Immédiatement, à une allure vertigineuse, le cab partit à travers la pluie et un dédale de villas. Chaque villa, avec son jardin en façade, était tellement semblable à l'autre, il était si difficile de distinguer les rues désertes et faiblement éclairées, les places, les tournants par lesquels le cab précipitait sa course, que Brackenbury perdit bientôt toute idée de la direction qu'il suivait. Un instant il lui sembla que le cocher s'amusait à le faire tourner dans un même quartier; mais non, l'homme avait un but; il se hâtait vers un endroit déterminé, comme si quelque affaire pressante l'eut attendu. Brackenbury, étonné de son habileté à se reconnaître au milieu d'un tel labyrinthe, un peu inquiet aussi, se demandait la raison de cette extraordinaire vitesse. Il avait entendu raconter des histoires sinistres d'étrangers, auxquels il était arrivé malheur dans Londres. Son conducteur faisait-il partie de quelque association sanguinaire? Et lui-même était-il entraîné vers une mort violente?

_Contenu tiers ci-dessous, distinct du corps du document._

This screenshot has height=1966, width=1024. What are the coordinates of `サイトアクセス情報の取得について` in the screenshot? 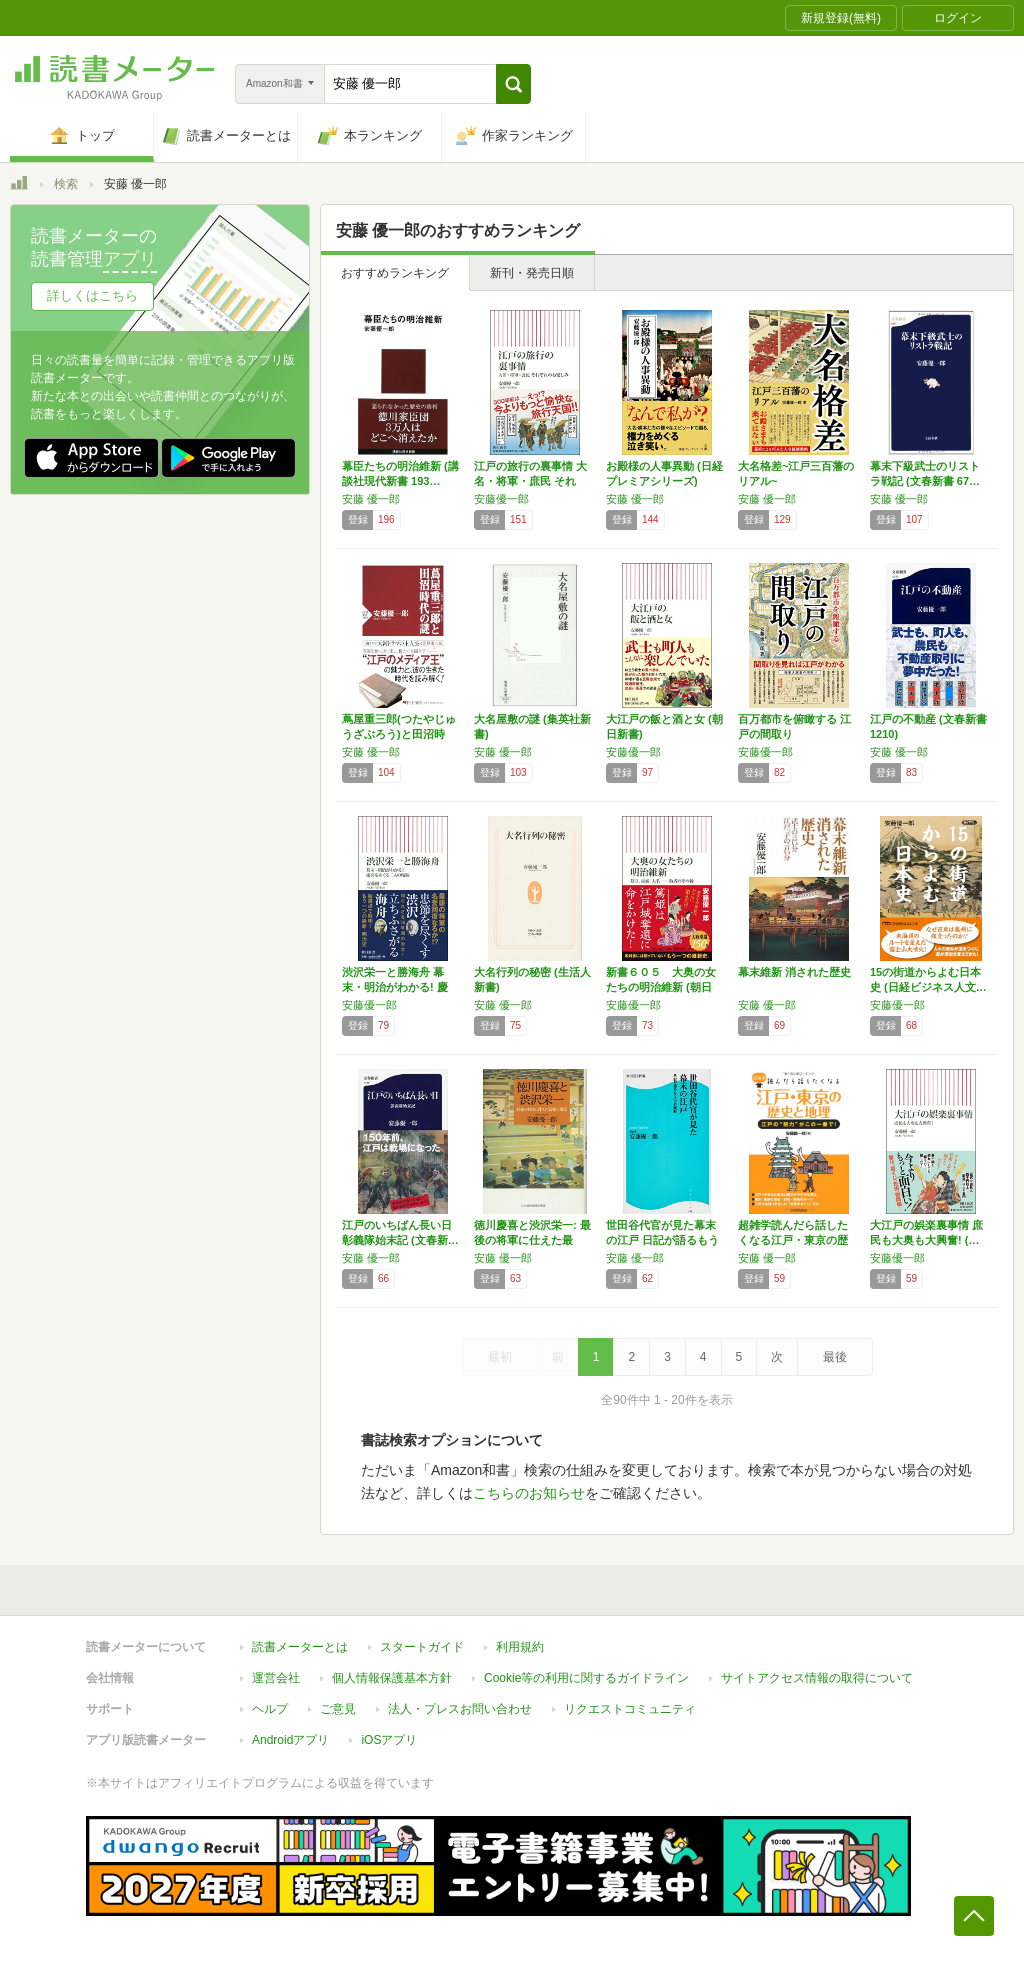 It's located at (817, 1678).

Ce soupçon s'était à peine présenté à son esprit que le cab tourna un angle et s'arrêta net sur une large avenue, devant la grille de certaine villa brillamment illuminée. Un autre fiacre s'éloignait à l'instant, et Brackenbury put voir un gentleman, reçu à la porte d'entrée par plusieurs laquais en livrée. Il s'étonna que le cocher se fût justement arrêté devant une maison où il y avait réception, mais il ne douta pas que ce ne fût par suite d'un accident et continua de fumer tranquillement jusqu'à ce qu'il entendît le vasistas se relever au-dessus de sa tête:

«Nous voici arrivés, monsieur.

—Arrivés? répéta Brackenbury, arrivés où?

—Vous m'avez dit de vous conduire où il me plairait, répondit le cocher en riant, et nous y voici.»

Brackenbury fut frappé du ton singulièrement doux et poli de cet homme d'une classe inférieure; il se rappela la vitesse avec laquelle il avait été mené et remarqua que le cab était plus élégant que la majorité des voitures publiques.

«Il faut que je vous demande une petite explication, dit-il. Comptez-vous me mettre dehors par cette pluie? Mon brave, je pense que c'est à moi que le choix appartient.